Although it has been suggested that the secretion of pamidronate into tears may cause conjunctivitis, the mechanism by which inflammation affects other ocular structures remains unknown. Treatment with bisphosphonates is known to trigger the release of cytokines interleukin 1 and interleukin 6 along with other acute-phase proteins.5 No specific localization of these factors to the eye or orbit has been reported. A few patients in previous case reports of ocular inflammatory disease had transient fever prior to the onset of symptoms, but most affected patients did not. In patients with Paget disease of bone, 2,3 pamidronate treatment is given for longer periods at higher doses and may heighten sensitivity to the drug. It has been proposed that patients with other diseases, particularly malignancies, are less likely to develop autoimmune-related adverse effects owing to a general down-regulation of cytokine production. Harboring a malignancy is considered a relatively immunocompromised state, which might be protective for ocular inflammatory disease. Both of our patients had metastatic prostate cancer with bony lesions amenable to pamidronate treatment. Neither had a history of ocular or connective tissue disease.

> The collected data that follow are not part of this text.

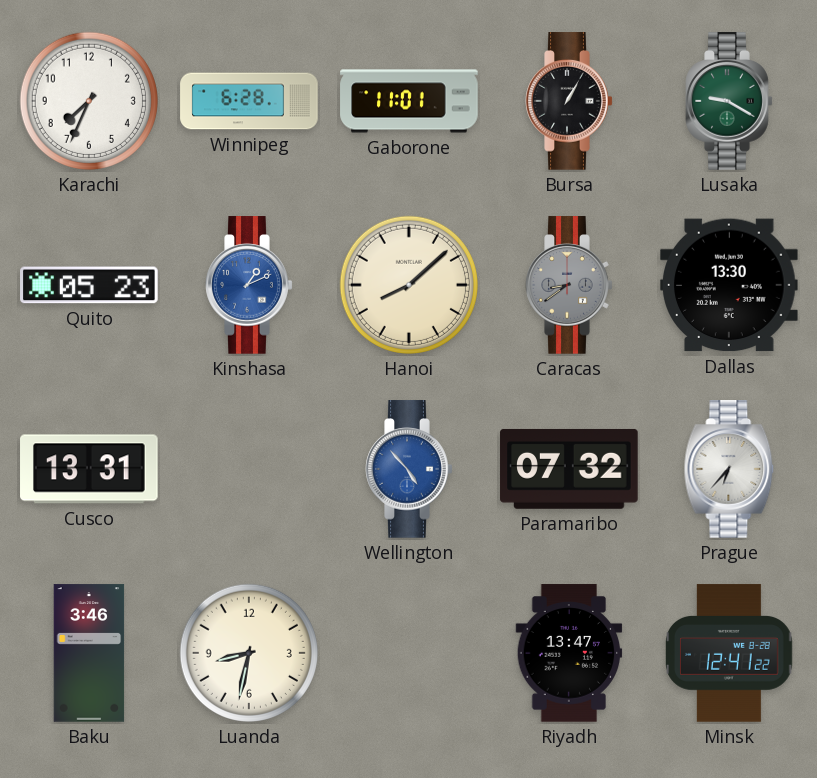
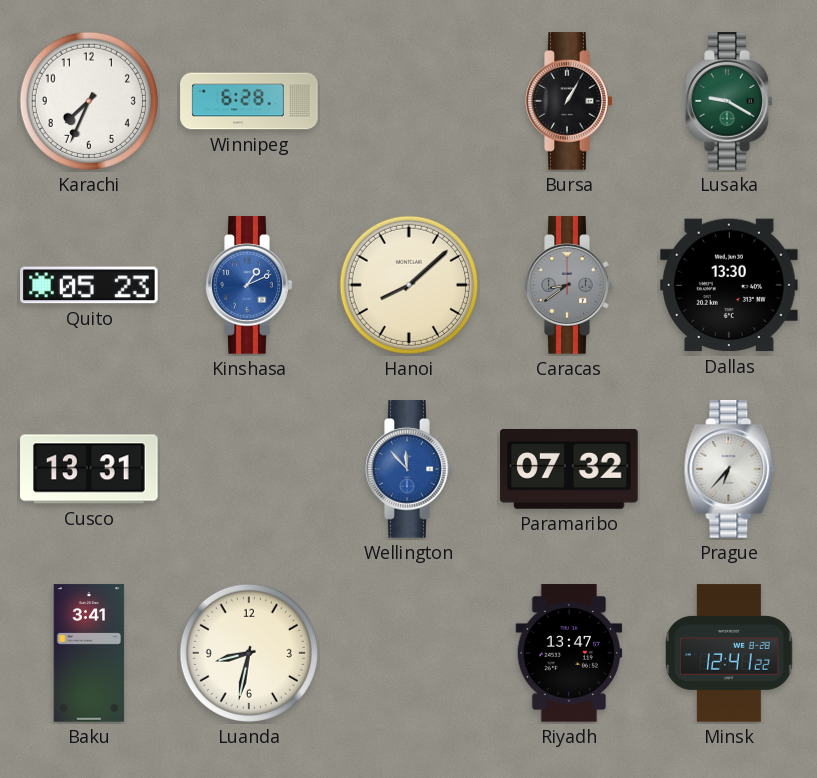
Gaborone: 11:01 -> none
Wellington: 4:53 -> 11:53
Baku: 3:46 -> 3:41
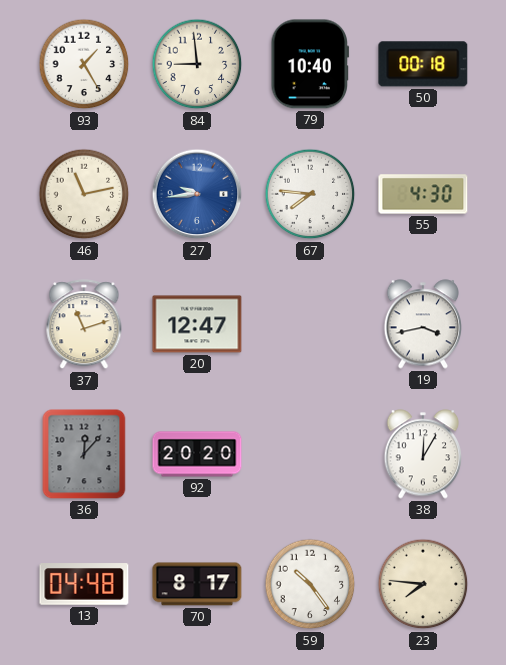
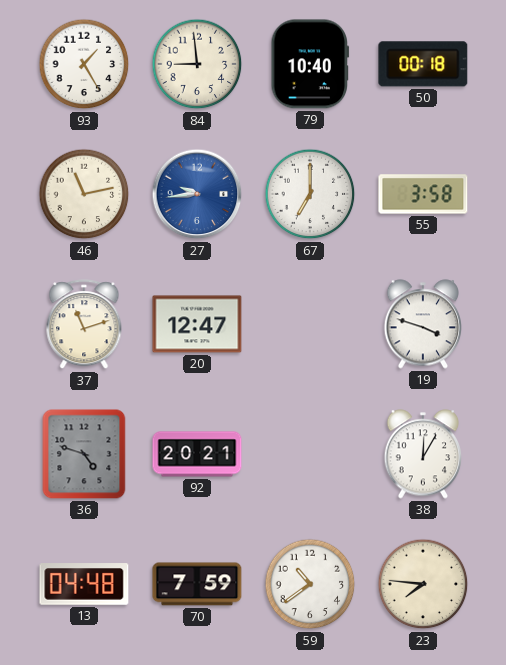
67: 7:46 -> 7:00
55: 4:30 -> 3:58
19: 3:43 -> 3:48
36: 12:07 -> 4:48
92: 20:20 -> 20:21
70: 8:17 -> 7:59
59: 10:24 -> 10:39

The close temporal relationship between pamidronate infusion and the onset of orbital symptoms in our patients is in agreement with prior reports of pamidronate-related ocular and orbital inflammation.1- 3 Rapid response to pamidronate withdrawal and prednisone therapy supports a drug-related etiology for this orbital process. These 2 cases represent a potentially serious adverse effect of pamidronate that has not been noted previously in the treatment of malignancy. Whether this process represents a distinct pathogenic entity or is rather an orbital equivalent of previously described anterior segment inflammation remains to be determined.
The authors have no relevant financial interest in this article.